BT contribution to the first session of the IG/SL debate (13 January 2024)

Tom Riley speaking for the Bolshevik Tendency: today’s event is significant because, as we wrote in “The Road to Jimstown”:

“The Spartacist League was not just one left grouping among many—it was the crystallization of the left-wing opposition to the political destruction by Pabloite revisionism of the revolutionary Socialist Workers Party (SWP)—a party built by James P. Cannon and trained by Leon Trotsky….”

The qualitative superiority of the RT/SL over every other current claiming the mantle of Trotskyism was demonstrated first by its correct analysis of the Cuban Revolution and subsequently confirmed by its positions on many other crucial programmatic questions through the 1960s and 70s. But something went seriously awry with the SL—and it is vital to identify what went wrong and how it happened.

We think the “Montreal Collective” is mistaken in seeing the RT as programmatically flawed from the beginning and also very wrong to reject the SL’s important contributions on the national question (as we outlined in “In Defense of [Seymour’s] Marxism”). The IG has correctly criticized the SL’s historical pessimism, scholastic passivity and introversion after the August 1991 triumph of capitalist counterrevolution in the Soviet Union. But the IG is wrong to pretend that all was well in the House of Robertson prior to 1996.

The leaflet we distributed today highlights some of the more egregious examples of the SL’s political degeneration over the course of the 1980s. Some of these grew out of a desire to avoid the wrath of the US ruling class, like Farrell Dobbs in 1963 with his cringing letter of condolence to Jackie Kennedy. There were also significant deviations on the “Russian question,” ranging from the Stalinophilic adulation of Yuri Andropov (who oversaw the crushing of the 1956 Hungarian workers’ political revolution) to flinching when Soviet defensism was acutely posed, as in the case of the termination of the KAL 007 spy flight in 1983.

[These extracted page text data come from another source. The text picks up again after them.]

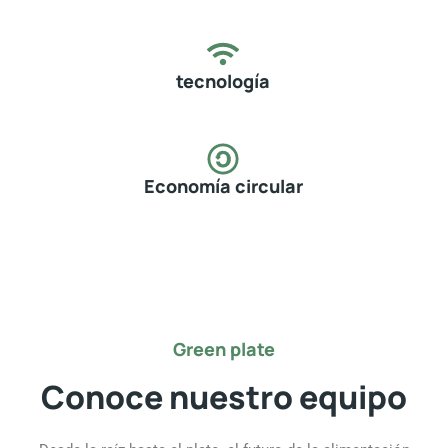
tecnología
Economía circular
Green plate
Conoce nuestro equipo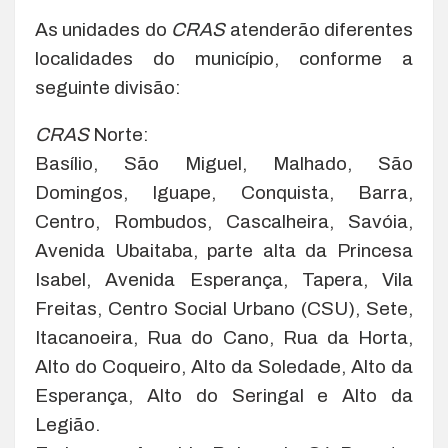
As unidades do
CRAS
atenderão diferentes
localidades do município, conforme a
seguinte divisão:
CRAS
Norte:
Basílio, São Miguel, Malhado, São
Domingos, Iguape, Conquista, Barra,
Centro, Rombudos, Cascalheira, Savóia,
Avenida Ubaitaba, parte alta da Princesa
Isabel, Avenida Esperança, Tapera, Vila
Freitas, Centro Social Urbano (CSU), Sete,
Itacanoeira, Rua do Cano, Rua da Horta,
Alto do Coqueiro, Alto da Soledade, Alto da
Esperança, Alto do Seringal e Alto da
Legião.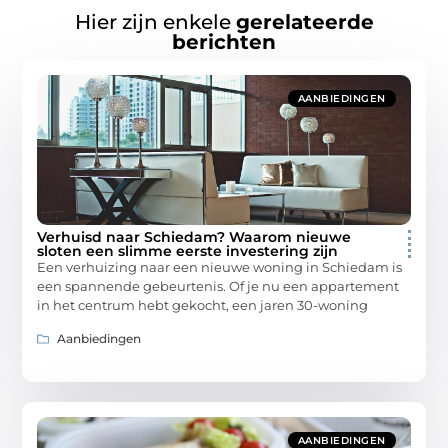
Hier zijn enkele
gerelateerde
berichten
AANBIEDINGEN
Verhuisd naar Schiedam? Waarom nieuwe
sloten een slimme eerste investering zijn
Een verhuizing naar een nieuwe woning in Schiedam is
een spannende gebeurtenis. Of je nu een appartement
in het centrum hebt gekocht, een jaren 30-woning
Aanbiedingen
AANBIEDINGEN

There is also the issue of moral corrosion. The IG was indeed framed-up in 1996. But there were a lot of earlier ones including ours in Toronto and before that Bill Logan in 1979. Another manifestation of which was the resort to slander. The Healyites, who denounced the SL as “the fingerman for the world capitalists” (1) in 1968 went on to brand Joe Hansen a GPU agent. Today, the SL can take an important step forward by retracting the calumnies against both IG and BT comrades as “provocateurs.” You know that was wrong; if you tell the simple truth you will be setting a good example for the IG, which should also repudiate the slanders published in WV when it was edited by Jan Norden. A rigorous and serious discussion of our common political history is not only long overdue but also essential for forging the revolutionary cadres of the future.